# Hello from Ohio



## Celtic (Feb 9, 2007)

Hi all,

I just wanted to take a minute to introduce myself and say hello to everyone. I have spent the last few evenings just reading through quite a few of the threads here and well..this definately is a community I would love to be a part of. You are all pretty freakin' amazing.

I live here in Ohio and I have always loved Halloween more than any other holiday. I don't have much experience at all building elaborate haunts and unfortunately-I am not very handy with electronics and such, but those are both things I am hoping to work on and gain experience with. I do however have one helluva imagination and the passion to match- so hopefully those two things will help me as I learn.

So anyway, I just wanted to say hello to everyone. It's nice to find a community of people who are already thinking of next years Halloween..my friends out here just don't really understand

Celtic


----------



## Fangs (Jun 6, 2006)

Hey Celtic :> We met in Chat last nite.
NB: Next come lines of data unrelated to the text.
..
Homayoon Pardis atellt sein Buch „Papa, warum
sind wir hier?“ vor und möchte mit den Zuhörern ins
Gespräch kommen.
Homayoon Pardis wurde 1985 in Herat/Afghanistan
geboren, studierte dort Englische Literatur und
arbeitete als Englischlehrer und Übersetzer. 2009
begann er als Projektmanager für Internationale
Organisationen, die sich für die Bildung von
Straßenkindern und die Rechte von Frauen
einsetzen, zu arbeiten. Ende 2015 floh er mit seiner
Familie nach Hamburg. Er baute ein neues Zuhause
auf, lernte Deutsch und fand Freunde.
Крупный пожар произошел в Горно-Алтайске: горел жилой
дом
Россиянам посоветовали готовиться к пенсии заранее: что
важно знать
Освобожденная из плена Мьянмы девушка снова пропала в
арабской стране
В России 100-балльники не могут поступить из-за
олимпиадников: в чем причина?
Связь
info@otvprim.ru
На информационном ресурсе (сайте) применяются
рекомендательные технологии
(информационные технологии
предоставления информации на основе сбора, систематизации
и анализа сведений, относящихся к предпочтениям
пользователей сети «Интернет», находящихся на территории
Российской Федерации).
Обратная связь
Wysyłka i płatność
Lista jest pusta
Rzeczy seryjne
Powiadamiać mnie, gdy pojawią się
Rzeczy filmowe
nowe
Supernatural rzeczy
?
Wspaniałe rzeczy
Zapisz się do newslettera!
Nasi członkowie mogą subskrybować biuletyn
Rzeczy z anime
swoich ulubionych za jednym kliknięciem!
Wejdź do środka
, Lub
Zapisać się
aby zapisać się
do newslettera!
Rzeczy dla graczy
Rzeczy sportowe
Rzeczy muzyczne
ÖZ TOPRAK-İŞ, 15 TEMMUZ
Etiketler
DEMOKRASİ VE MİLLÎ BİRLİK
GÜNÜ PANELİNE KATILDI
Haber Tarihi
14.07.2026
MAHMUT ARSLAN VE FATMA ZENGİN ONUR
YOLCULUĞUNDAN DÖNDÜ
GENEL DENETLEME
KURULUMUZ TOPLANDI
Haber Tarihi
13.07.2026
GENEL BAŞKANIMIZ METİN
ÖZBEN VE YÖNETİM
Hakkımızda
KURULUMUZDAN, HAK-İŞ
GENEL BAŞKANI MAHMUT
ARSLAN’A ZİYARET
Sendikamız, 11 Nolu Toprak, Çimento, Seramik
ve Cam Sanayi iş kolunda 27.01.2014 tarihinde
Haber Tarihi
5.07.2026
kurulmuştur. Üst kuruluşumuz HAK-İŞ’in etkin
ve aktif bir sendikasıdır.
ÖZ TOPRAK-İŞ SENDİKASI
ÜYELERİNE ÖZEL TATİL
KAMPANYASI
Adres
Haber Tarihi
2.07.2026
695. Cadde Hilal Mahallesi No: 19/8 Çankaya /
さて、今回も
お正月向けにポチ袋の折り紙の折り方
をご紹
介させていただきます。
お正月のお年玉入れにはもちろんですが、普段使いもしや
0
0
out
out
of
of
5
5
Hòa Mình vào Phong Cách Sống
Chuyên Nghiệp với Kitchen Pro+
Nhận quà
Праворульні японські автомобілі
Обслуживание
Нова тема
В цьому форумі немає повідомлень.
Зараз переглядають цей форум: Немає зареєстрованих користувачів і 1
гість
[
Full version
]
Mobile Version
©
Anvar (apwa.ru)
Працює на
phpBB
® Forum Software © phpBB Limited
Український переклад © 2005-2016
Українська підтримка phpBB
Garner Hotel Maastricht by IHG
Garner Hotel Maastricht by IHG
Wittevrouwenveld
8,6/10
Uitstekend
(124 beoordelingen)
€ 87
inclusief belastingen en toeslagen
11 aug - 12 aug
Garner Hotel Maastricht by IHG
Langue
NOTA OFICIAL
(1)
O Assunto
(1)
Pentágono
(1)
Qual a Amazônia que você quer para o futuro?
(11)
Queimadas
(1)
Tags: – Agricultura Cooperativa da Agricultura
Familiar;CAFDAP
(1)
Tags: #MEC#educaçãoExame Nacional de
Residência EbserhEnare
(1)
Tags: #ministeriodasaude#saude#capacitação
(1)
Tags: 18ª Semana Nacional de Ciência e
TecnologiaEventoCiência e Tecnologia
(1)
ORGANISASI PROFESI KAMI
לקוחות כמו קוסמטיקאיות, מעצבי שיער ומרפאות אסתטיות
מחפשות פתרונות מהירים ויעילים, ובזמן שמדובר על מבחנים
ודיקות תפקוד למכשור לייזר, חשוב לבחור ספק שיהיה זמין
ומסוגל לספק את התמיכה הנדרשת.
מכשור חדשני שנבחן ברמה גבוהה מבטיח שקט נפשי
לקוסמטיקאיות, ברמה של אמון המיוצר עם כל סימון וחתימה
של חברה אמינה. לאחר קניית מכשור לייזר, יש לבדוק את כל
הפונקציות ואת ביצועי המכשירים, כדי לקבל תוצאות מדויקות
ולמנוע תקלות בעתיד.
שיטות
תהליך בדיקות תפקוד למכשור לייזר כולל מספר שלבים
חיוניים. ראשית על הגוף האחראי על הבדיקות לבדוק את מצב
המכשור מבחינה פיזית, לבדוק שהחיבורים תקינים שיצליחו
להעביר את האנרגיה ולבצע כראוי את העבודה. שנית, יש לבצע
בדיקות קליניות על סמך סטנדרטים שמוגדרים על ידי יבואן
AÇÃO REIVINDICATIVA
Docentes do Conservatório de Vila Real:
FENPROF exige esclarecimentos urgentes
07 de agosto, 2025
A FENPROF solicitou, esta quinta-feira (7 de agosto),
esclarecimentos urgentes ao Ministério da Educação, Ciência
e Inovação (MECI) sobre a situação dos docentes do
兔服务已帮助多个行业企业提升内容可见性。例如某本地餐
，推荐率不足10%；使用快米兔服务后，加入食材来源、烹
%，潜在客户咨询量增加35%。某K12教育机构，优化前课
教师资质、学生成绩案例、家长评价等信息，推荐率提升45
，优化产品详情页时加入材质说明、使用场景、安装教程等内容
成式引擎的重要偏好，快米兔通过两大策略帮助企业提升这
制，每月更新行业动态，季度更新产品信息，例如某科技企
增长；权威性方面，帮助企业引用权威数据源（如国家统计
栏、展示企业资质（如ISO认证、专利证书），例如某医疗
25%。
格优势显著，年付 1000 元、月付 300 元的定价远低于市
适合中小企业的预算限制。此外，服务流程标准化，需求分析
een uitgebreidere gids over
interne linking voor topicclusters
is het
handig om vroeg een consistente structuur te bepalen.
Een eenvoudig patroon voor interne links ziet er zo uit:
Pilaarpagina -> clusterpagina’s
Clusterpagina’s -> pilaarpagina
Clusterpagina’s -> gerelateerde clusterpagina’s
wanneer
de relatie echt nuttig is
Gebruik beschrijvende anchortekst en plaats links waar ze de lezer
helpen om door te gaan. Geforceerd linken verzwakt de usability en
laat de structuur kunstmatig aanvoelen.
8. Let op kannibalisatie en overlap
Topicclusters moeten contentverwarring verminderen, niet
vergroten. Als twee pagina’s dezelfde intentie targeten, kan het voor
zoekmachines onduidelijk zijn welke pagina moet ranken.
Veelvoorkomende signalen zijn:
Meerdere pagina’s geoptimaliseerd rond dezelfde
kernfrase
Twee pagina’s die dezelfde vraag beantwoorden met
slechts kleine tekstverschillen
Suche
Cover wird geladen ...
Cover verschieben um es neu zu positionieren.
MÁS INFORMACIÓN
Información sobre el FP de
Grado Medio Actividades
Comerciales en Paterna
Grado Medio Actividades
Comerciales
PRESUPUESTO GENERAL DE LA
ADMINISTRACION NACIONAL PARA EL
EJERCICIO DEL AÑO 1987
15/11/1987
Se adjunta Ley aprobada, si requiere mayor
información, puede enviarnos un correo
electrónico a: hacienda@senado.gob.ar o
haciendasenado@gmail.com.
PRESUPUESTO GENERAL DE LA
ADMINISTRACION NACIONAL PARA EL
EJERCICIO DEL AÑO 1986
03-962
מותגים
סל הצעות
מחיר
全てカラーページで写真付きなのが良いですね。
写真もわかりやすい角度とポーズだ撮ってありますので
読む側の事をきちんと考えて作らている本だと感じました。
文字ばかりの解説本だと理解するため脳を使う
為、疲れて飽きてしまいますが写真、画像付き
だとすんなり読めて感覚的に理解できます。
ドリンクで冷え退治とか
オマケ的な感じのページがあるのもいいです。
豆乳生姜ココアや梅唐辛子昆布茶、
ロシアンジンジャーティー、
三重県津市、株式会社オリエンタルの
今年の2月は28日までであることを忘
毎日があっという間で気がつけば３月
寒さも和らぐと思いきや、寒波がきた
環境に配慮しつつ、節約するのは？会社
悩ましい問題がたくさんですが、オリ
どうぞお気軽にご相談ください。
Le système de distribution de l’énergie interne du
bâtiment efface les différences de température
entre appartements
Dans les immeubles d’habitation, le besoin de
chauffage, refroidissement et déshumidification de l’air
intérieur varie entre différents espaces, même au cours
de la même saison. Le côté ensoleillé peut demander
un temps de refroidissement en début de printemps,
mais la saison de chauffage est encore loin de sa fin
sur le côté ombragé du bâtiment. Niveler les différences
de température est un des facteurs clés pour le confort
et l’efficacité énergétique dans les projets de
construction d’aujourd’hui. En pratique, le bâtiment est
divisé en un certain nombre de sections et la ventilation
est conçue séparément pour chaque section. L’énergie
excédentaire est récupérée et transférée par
Hope ya like it here! Looking forward to getting to know ya better! :>


----------



## Celtic (Feb 9, 2007)

Hey Dark Fanged Bat Lady!~Thanks for the welcome


----------



## Fangs (Jun 6, 2006)

BTW---- there is a real great bunch of people here and if you ever need help, just scream, someone should be able to hear ya! :> hehehehe


----------



## slimy (Jul 12, 2006)

Welcome to the forum. 

There are some very talented people on this thing. You will like it here.


----------



## Vlad (Aug 2, 2005)

Greetings Celtic, anyone that meets our members in chat and stays on MUST be dedicated, lol. Glad you joined up, and looking forward to having you with us.


----------



## Ms. Wicked (Nov 14, 2006)

Welcome!


----------



## bourno (Jan 21, 2006)

Glad you found this forum.


----------



## scareme (Aug 29, 2006)

Hi and welcome to the madness. And you're right, we are all pretty freaky here!


----------



## dave the dead (Jan 31, 2007)

Hey Celtic! From a former Buckeye....welcome...I'm new here to, and am blown away by how actice this forum is....lots of fun! As for the haunting, Imagination is the most important part....just get a start and go with it!


----------



## ScareFX (Aug 18, 2004)

Welcome Celtic.  Glad you joined the forum.


----------



## BooGirl666 (Jul 29, 2006)

Hey Celtic... I too met ya in chat... Great to have another ohio member!!!


----------



## Frighteners Entertainment (Jan 24, 2006)

Welcome aboard!


----------



## trishaanne (Aug 20, 2005)

Welcome. I haven't met you in chat....yet...but I'm sure I will. This place is very addicting and the ideas are amazing.


----------



## DeadSpider (Feb 3, 2006)

Hello! Welcome!!


----------



## slightlymad (May 25, 2006)

Howldy and welcome


----------



## pyro (Oct 7, 2006)

Hell O & Welcome


----------



## morgan8586 (Aug 30, 2006)

Hello....Hope to run into you again.


----------



## Wyatt Furr (Jun 5, 2006)

Howdy and welcome


----------



## Ghostess (Aug 21, 2005)

Howdy Celtic! Welcome to the fun!!


----------



## Death's Door (Mar 22, 2006)

Welcome to the forum Celtic. From reading your post, all you need here is an imagination and a good sense of humor.


----------



## CerysCrow (Jan 22, 2007)

Hello and welcome! (I'm a Buckeye, too - now living in Western PA.)


----------